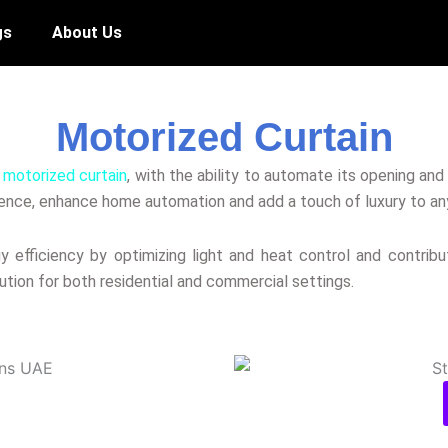
gs
About Us
Motorized Curtain
e
motorized curtain
, with the ability to automate its opening an
ence, enhance home automation and add a touch of luxury to an
efficiency by optimizing light and heat control and contribut
lution for both residential and commercial settings.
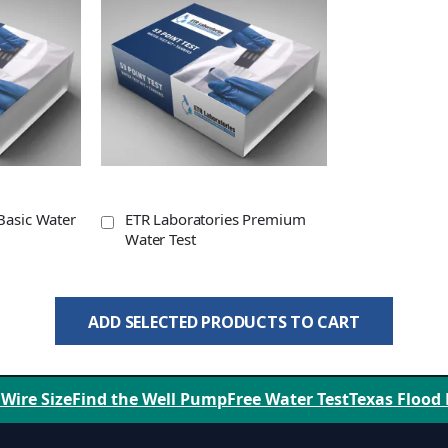
Basic Water
ETR Laboratories Premium
Water Test
ADD SELECTED PRODUCTS TO CART
 Wire Size
Find the Well Pump
Free Water Test
Texas Flood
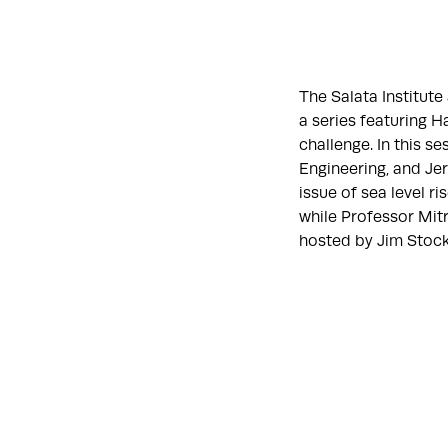
The Salata Institut
a series featuring H
challenge. In this 
Engineering, and Jerr
issue of sea level r
while Professor Mitr
hosted by Jim Stock,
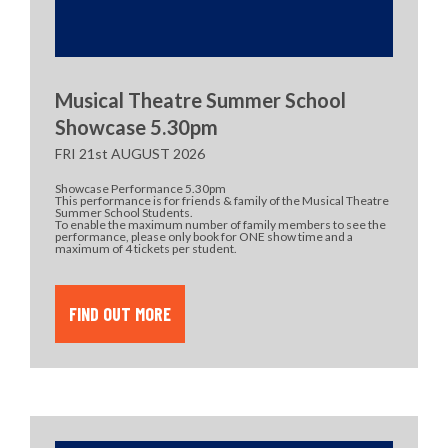
Musical Theatre Summer School
Showcase 5.30pm
FRI 21st AUGUST 2026
Showcase Performance 5.30pm
This performance is for friends & family of the Musical Theatre
Summer School Students.
To enable the maximum number of family members to see the
performance, please only book for ONE show time and a
maximum of 4 tickets per student.
FIND OUT MORE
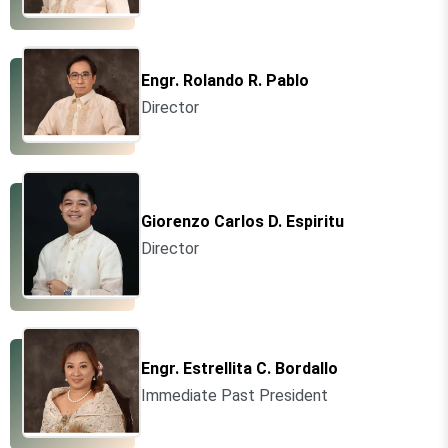
Engr. Rolando R. Pablo
Director
Giorenzo Carlos D. Espiritu
Director
Engr. Estrellita C. Bordallo
Immediate Past President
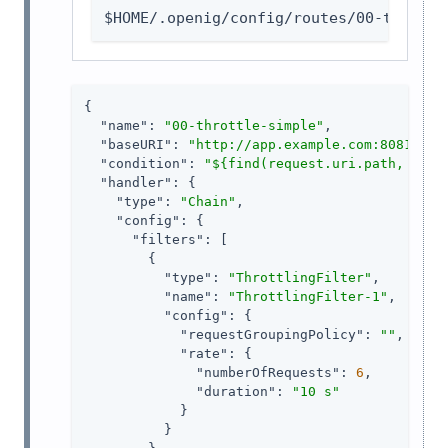
$HOME/.openig/config/routes/00-throttl
{

"name"
: 
"00-throttle-simple"
,

"baseURI"
: 
"http://app.example.com:8081"
,

"condition"
: 
"${find(request.uri.path, '^/h
"handler"
: {

"type"
: 
"Chain"
,

"config"
: {

"filters"
: [

        {

"type"
: 
"ThrottlingFilter"
,

"name"
: 
"ThrottlingFilter-1"
,

"config"
: {

"requestGroupingPolicy"
: 
""
,

"rate"
: {

"numberOfRequests"
: 
6
,

"duration"
: 
"10 s"
            }

          }
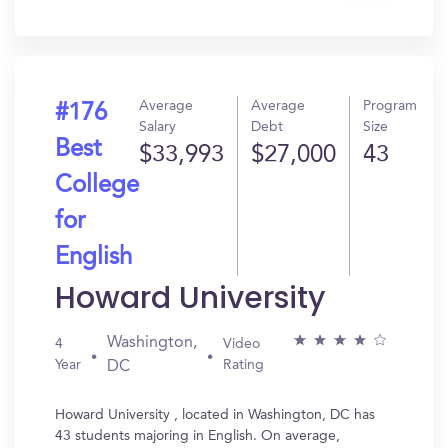
In?
Average
Average
Program
#176
Salary
Debt
Size
Best
$33,993
$27,000
43
College
for
English
Howard University
Washington,
4
Video
Year
Rating
DC
Howard University , located in Washington, DC has
43 students majoring in English. On average,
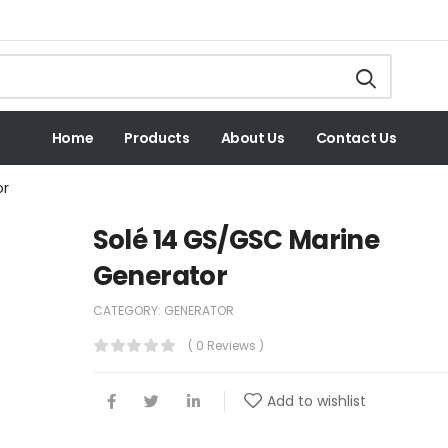
Home
Products
About Us
Contact Us
or
Solé 14 GS/GSC Marine
Generator
CATEGORY:
GENERATOR
( 0 Reviews )
Add to wishlist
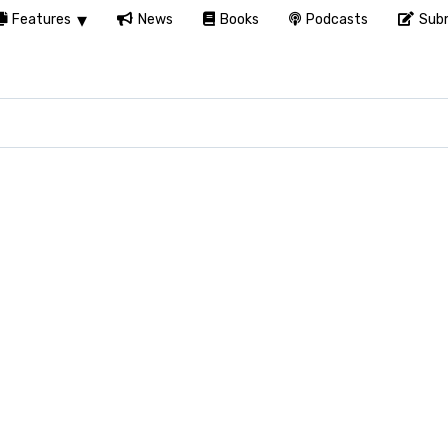
Features
News
Books
Podcasts
Subm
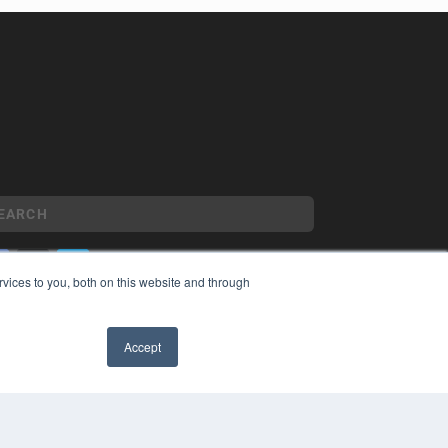
vices to you, both on this website and through
YRIGHT
VACY POLICY
Accept
MS OF SERVICE
✖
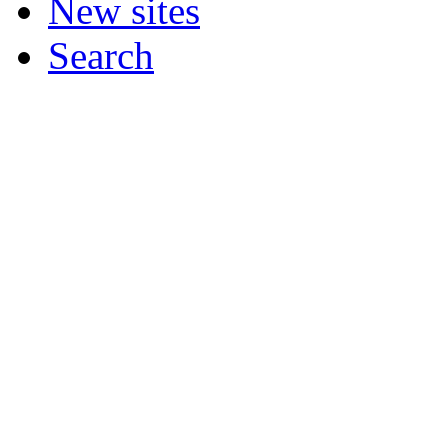
New sites
Search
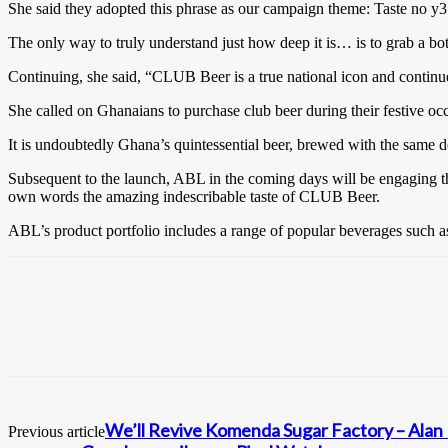
She said they adopted this phrase as our campaign theme: Taste no y3 
The only way to truly understand just how deep it is… is to grab a b
Continuing, she said, “CLUB Beer is a true national icon and continue
She called on Ghanaians to purchase club beer during their festive oc
It is undoubtedly Ghana’s quintessential beer, brewed with the same d
Subsequent to the launch, ABL in the coming days will be engaging t
own words the amazing indescribable taste of CLUB Beer.
ABL’s product portfolio includes a range of popular beverages such a
We’ll Revive Komenda Sugar Factory – Ala
Previous article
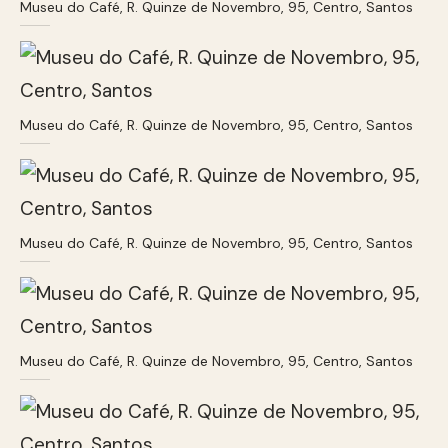
Museu do Café, R. Quinze de Novembro, 95, Centro, Santos
Museu do Café, R. Quinze de Novembro, 95, Centro, Santos
Museu do Café, R. Quinze de Novembro, 95, Centro, Santos
Museu do Café, R. Quinze de Novembro, 95, Centro, Santos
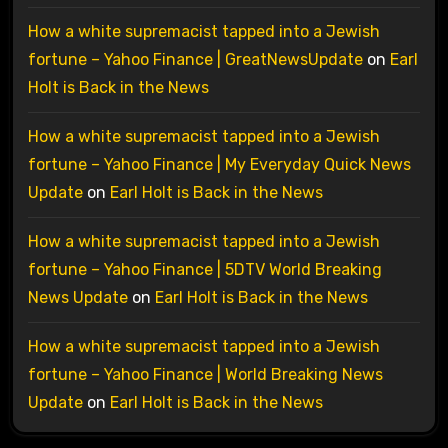
How a white supremacist tapped into a Jewish
fortune – Yahoo Finance | GreatNewsUpdate
on
Earl
Holt is Back in the News
How a white supremacist tapped into a Jewish
fortune – Yahoo Finance | My Everyday Quick News
Update
on
Earl Holt is Back in the News
How a white supremacist tapped into a Jewish
fortune – Yahoo Finance | 5DTV World Breaking
News Update
on
Earl Holt is Back in the News
How a white supremacist tapped into a Jewish
fortune – Yahoo Finance | World Breaking News
Update
on
Earl Holt is Back in the News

⁂

Task to carry out
Full transcription without images: please go through the records and repeat them exactly.

Response area
gs
About Us
Motorized Curtain
e
motorized curtain
, with the ability to automate its opening an
ence, enhance home automation and add a touch of luxury to an
efficiency by optimizing light and heat control and contribut
lution for both residential and commercial settings.
Basic Water
ETR Laboratories Premium
Water Test
ADD SELECTED PRODUCTS TO CART
 Wire Size
Find the Well Pump
Free Water Test
Texas Flood
The Salata Institut
a series featuring H
challenge. In this 
Engineering, and Jerr
issue of sea level r
while Professor Mitr
hosted by Jim Stock,
Musical Theatre Summer School
Showcase 5.30pm
FRI 21st AUGUST 2026
Showcase Performance 5.30pm
This performance is for friends & family of the Musical Theatre
Summer School Students.
To enable the maximum number of family members to see the
performance, please only book for ONE show time and a
maximum of 4 tickets per student.
FIND OUT MORE
Engr. Rolando R. Pablo
Director
Giorenzo Carlos D. Espiritu
Director
Engr. Estrellita C. Bordallo
Immediate Past President
$HOME/.openig/config/routes/00-throttl
{

"name"
: 
"00-throttle-simple"
,

"baseURI"
: 
"http://app.example.com:8081"
,

"condition"
: 
"${find(request.uri.path, '^/h
"handler"
: {

"type"
: 
"Chain"
,

"config"
: {

"filters"
: [

        {

"type"
: 
"ThrottlingFilter"
,

"name"
: 
"ThrottlingFilter-1"
,

"config"
: {

"requestGroupingPolicy"
: 
""
,

"rate"
: {

"numberOfRequests"
: 
6
,

"duration"
: 
"10 s"
            }

          }
In?
Average
Average
Program
#176
Salary
Debt
Size
Best
$33,993
$27,000
43
College
for
English
Howard University
Washington,
4
Video
Year
Rating
DC
Howard University , located in Washington, DC has
43 students majoring in English. On average,
Home
Products
About Us
Contact Us
or
Solé 14 GS/GSC Marine
Generator
CATEGORY:
GENERATOR
( 0 Reviews )
Add to wishlist
Features
News
Books
Podcasts
Subm
vices to you, both on this website and through
YRIGHT
VACY POLICY
Accept
MS OF SERVICE
✖
New sites
Search
She said they adopted this phrase as our campaign theme: Taste no y3 
The only way to truly understand just how deep it is… is to grab a b
Continuing, she said, “CLUB Beer is a true national icon and continue
She called on Ghanaians to purchase club beer during their festive oc
It is undoubtedly Ghana’s quintessential beer, brewed with the same d
Subsequent to the launch, ABL in the coming days will be engaging t
own words the amazing indescribable taste of CLUB Beer.
ABL’s product portfolio includes a range of popular beverages such a
We’ll Revive Komenda Sugar Factory – Ala
Previous article
Museu do Café, R. Quinze de Novembro, 95, Centro, Santos
Museu do Café, R. Quinze de Novembro, 95, Centro, Santos
Museu do Café, R. Quinze de Novembro, 95, Centro, Santos
Museu do Café, R. Quinze de Novembro, 95, Centro, Santos
How a white supremacist tapped into a Jewish
fortune – Yahoo Finance | GreatNewsUpdate
on
Earl
Holt is Back in the News
How a white supremacist tapped into a Jewish
fortune – Yahoo Finance | My Everyday Quick News
Update
on
Earl Holt is Back in the News
How a white supremacist tapped into a Jewish
fortune – Yahoo Finance | 5DTV World Breaking
News Update
on
Earl Holt is Back in the News
How a white supremacist tapped into a Jewish
fortune – Yahoo Finance | World Breaking News
Update
on
Earl Holt is Back in the News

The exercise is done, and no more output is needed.